:: REQUIRED WORK ::
The complete listing goes into the output exactly, without its pictures.

:: RECORD EXTRACTS ::
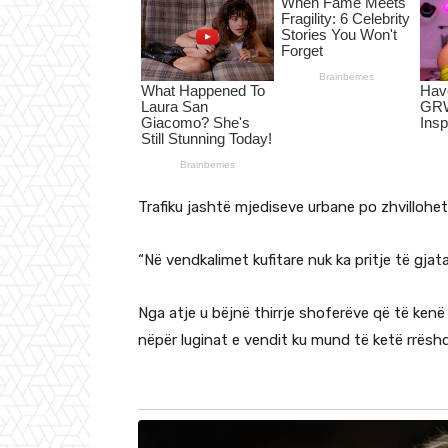
Trafiku jashtë mjediseve urbane po zhvillohe
“Në vendkalimet kufitare nuk ka pritje të gja
Nga atje u bëjnë thirrje shoferëve që të ken
nëpër luginat e vendit ku mund të ketë rrëshq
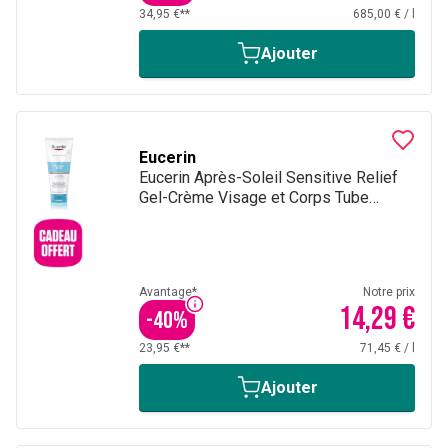
34,95 €**
685,00 €
/
l
Ajouter
Eucerin
Eucerin Après-Soleil Sensitive Relief
Gel-Crème Visage et Corps Tube
200ml
Avantage*
Notre prix
14,29 €
-
40
%
23,95 €**
71,45 €
/
l
Ajouter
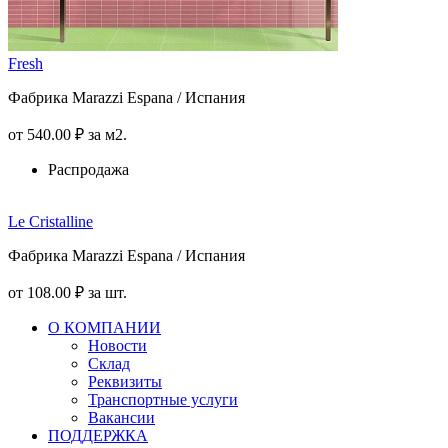
Fresh
Фабрика Marazzi Espana / Испания
от
540
.00
₽
за м2.
Распродажа
Le Cristalline
Фабрика Marazzi Espana / Испания
от
108
.00
₽
за шт.
О КОМПАНИИ
Новости
Склад
Реквизиты
Транспортные услуги
Вакансии
ПОДДЕРЖКА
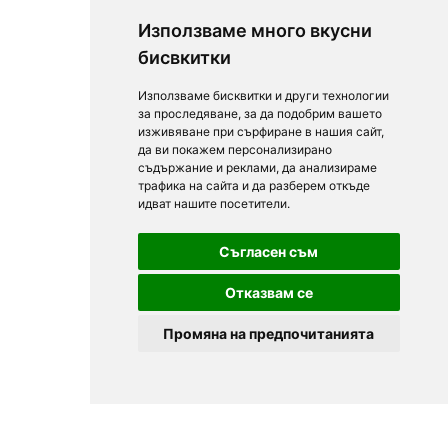
Използваме много вкусни
бисвкитки
Използваме бисквитки и други технологии
за проследяване, за да подобрим вашето
изживяване при сърфиране в нашия сайт,
да ви покажем персонализирано
съдържание и реклами, да анализираме
трафика на сайта и да разберем откъде
идват нашите посетители.
Съгласен съм
Отказвам се
Промяна на предпочитанията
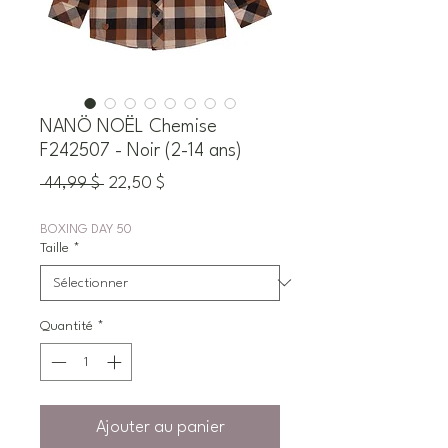
NANÖ NOËL Chemise
F242507 - Noir (2-14 ans)
Prix
Prix
 44,99 $ 
22,50 $
original
promotionnel
BOXING DAY 50
Taille
*
Quantité
*
Ajouter au panier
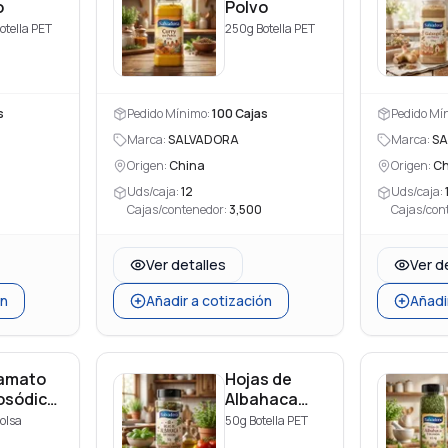
o
Polvo
otella PET
250g Botella PET
s
Pedido Mínimo:
100
Cajas
Pedido Mí
Marca:
SALVADORA
Marca:
SA
Origen:
China
Origen:
Ch
Uds/caja:
12
Uds/caja:
Cajas/contenedor:
3,500
Cajas/con
Ver detalles
Ver d
ón
Añadir a cotización
Añadi
amato
Hojas de
sódico
Albahaca
%
Trituradas
olsa
50g Botella PET
za,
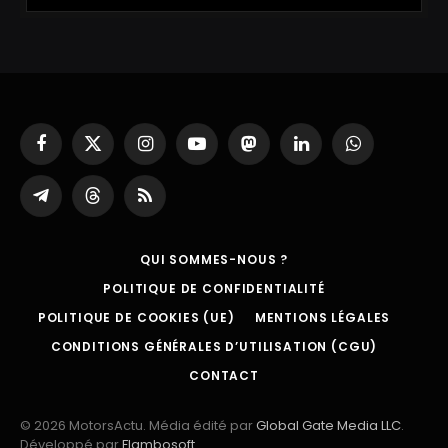
Facebook
X
Instagram
YouTube
Mastodon
LinkedIn
WhatsApp
(Twitter)
Partager
Threads
RSS
sur
Telegram
QUI SOMMES-NOUS ?
POLITIQUE DE CONFIDENTIALITÉ
POLITIQUE DE COOKIES (UE)
MENTIONS LÉGALES
CONDITIONS GÉNÉRALES D’UTILISATION (CGU)
CONTACT
© 2026 MotorsActu. Média édité par
Global Gate Media LLC
.
Développé par
Flambosoft
.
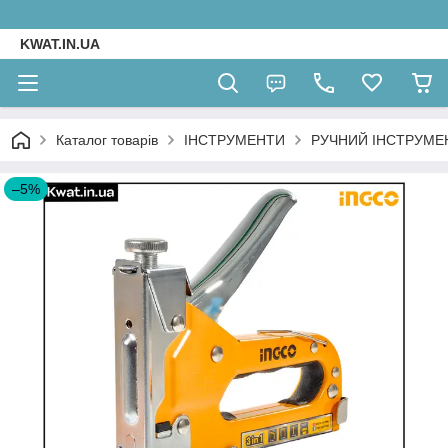
KWAT.IN.UA
Каталог товарів
ІНСТРУМЕНТИ
РУЧНИЙ ІНСТРУМЕ
–5%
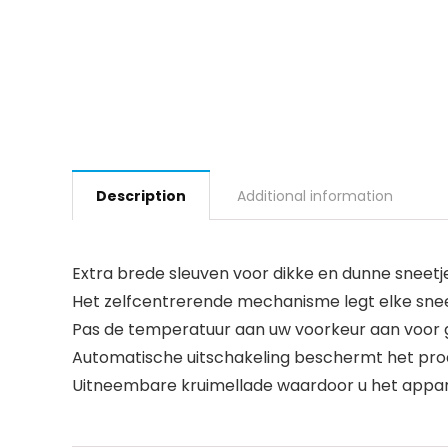
Description
Additional information
Extra brede sleuven voor dikke en dunne sneetj
Het zelfcentrerende mechanisme legt elke snee 
Pas de temperatuur aan uw voorkeur aan voor g
Automatische uitschakeling beschermt het prod
Uitneembare kruimellade waardoor u het appa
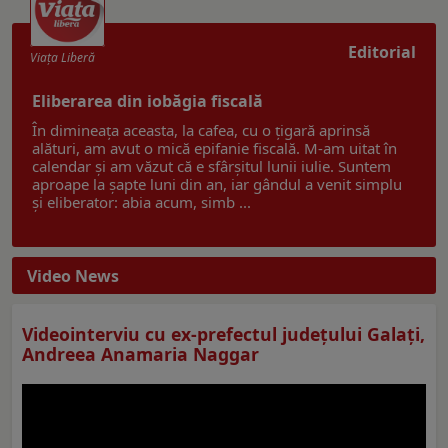
Editorial
Viaţa Liberă
Eliberarea din iobăgia fiscală
În dimineața aceasta, la cafea, cu o țigară aprinsă
alături, am avut o mică epifanie fiscală. M-am uitat în
calendar și am văzut că e sfârșitul lunii iulie. Suntem
aproape la șapte luni din an, iar gândul a venit simplu
și eliberator: abia acum, simb ...
Video News
Videointerviu cu ex-prefectul judeţului Galaţi,
Andreea Anamaria Naggar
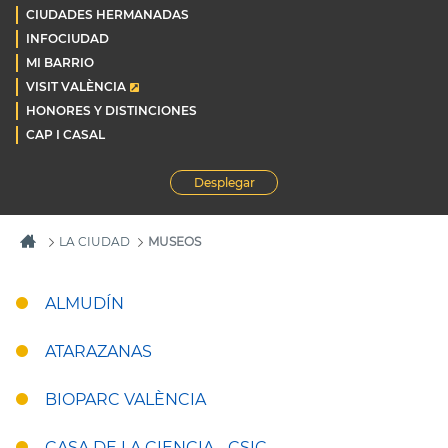
CIUDADES HERMANADAS
INFOCIUDAD
MI BARRIO
VISIT VALÈNCIA
HONORES Y DISTINCIONES
CAP I CASAL
Desplegar
LA CIUDAD
MUSEOS
ALMUDÍN
ATARAZANAS
BIOPARC VALÈNCIA
CASA DE LA CIENCIA - CSIC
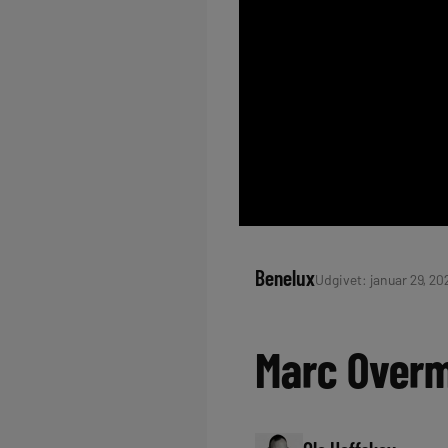
Benelux
Udgivet: januar 29, 202
Marc Overma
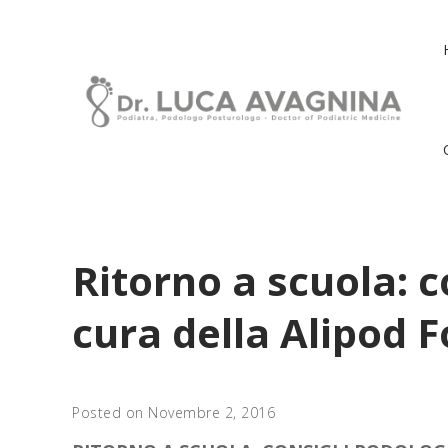
Ritorno a scuola: c
cura della Alipod F
Posted on Novembre 2, 2016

:: RESPONSE AREA ::
Trafiku jashtë mjediseve urbane po zhvillohe
“Në vendkalimet kufitare nuk ka pritje të gja
Nga atje u bëjnë thirrje shoferëve që të ken
nëpër luginat e vendit ku mund të ketë rrëshq
34,95 €**
685,00 €
/
l
Ajouter
Eucerin
Eucerin Après-Soleil Sensitive Relief
Gel-Crème Visage et Corps Tube
200ml
Avantage*
Notre prix
14,29 €
-
40
%
23,95 €**
71,45 €
/
l
Ajouter
Fresh
Фабрика Marazzi Espana / Испания
от
540
.00
₽
за м2.
Распродажа
Le Cristalline
Фабрика Marazzi Espana / Испания
от
108
.00
₽
за шт.
О КОМПАНИИ
Новости
Склад
Реквизиты
Транспортные услуги
Вакансии
ПОДДЕРЖКА
Използваме много вкусни
бисвкитки
Използваме бисквитки и други технологии
за проследяване, за да подобрим вашето
изживяване при сърфиране в нашия сайт,
да ви покажем персонализирано
съдържание и реклами, да анализираме
трафика на сайта и да разберем откъде
идват нашите посетители.
Съгласен съм
Отказвам се
Промяна на предпочитанията
NANÖ NOËL Chemise
F242507 - Noir (2-14 ans)
Prix
Prix
 44,99 $ 
22,50 $
original
promotionnel
BOXING DAY 50
Taille
*
Quantité
*
Ajouter au panier
o
Polvo
otella PET
250g Botella PET
s
Pedido Mínimo:
100
Cajas
Pedido Mí
Marca:
SALVADORA
Marca:
SA
Origen:
China
Origen:
Ch
Uds/caja:
12
Uds/caja:
Cajas/contenedor:
3,500
Cajas/con
Ver detalles
Ver d
ón
Añadir a cotización
Añadi
amato
Hojas de
sódico
Albahaca
%
Trituradas
olsa
50g Botella PET
za,
Facebook
X
Instagram
YouTube
Mastodon
LinkedIn
WhatsApp
(Twitter)
Partager
Threads
RSS
sur
Telegram
QUI SOMMES-NOUS ?
POLITIQUE DE CONFIDENTIALITÉ
POLITIQUE DE COOKIES (UE)
MENTIONS LÉGALES
CONDITIONS GÉNÉRALES D’UTILISATION (CGU)
CONTACT
© 2026 MotorsActu. Média édité par
Global Gate Media LLC
.
Développé par
Flambosoft
.
KWAT.IN.UA
Каталог товарів
ІНСТРУМЕНТИ
РУЧНИЙ ІНСТРУМЕ
–5%
Description
Additional information
Extra brede sleuven voor dikke en dunne sneetj
Het zelfcentrerende mechanisme legt elke snee 
Pas de temperatuur aan uw voorkeur aan voor g
Automatische uitschakeling beschermt het prod
Uitneembare kruimellade waardoor u het appa
Editorial
Viaţa Liberă
Eliberarea din iobăgia fiscală
În dimineața aceasta, la cafea, cu o țigară aprinsă
alături, am avut o mică epifanie fiscală. M-am uitat în
calendar și am văzut că e sfârșitul lunii iulie. Suntem
aproape la șapte luni din an, iar gândul a venit simplu
și eliberator: abia acum, simb ...
Video News
Videointerviu cu ex-prefectul judeţului Galaţi,
Andreea Anamaria Naggar
CIUDADES HERMANADAS
INFOCIUDAD
MI BARRIO
VISIT VALÈNCIA
HONORES Y DISTINCIONES
CAP I CASAL
Desplegar
LA CIUDAD
MUSEOS
ALMUDÍN
ATARAZANAS
BIOPARC VALÈNCIA
CASA DE LA CIENCIA - CSIC
Benelux
Udgivet: januar 29, 202
Marc Overma
Ritorno a scuola: c
cura della Alipod F
Posted on Novembre 2, 2016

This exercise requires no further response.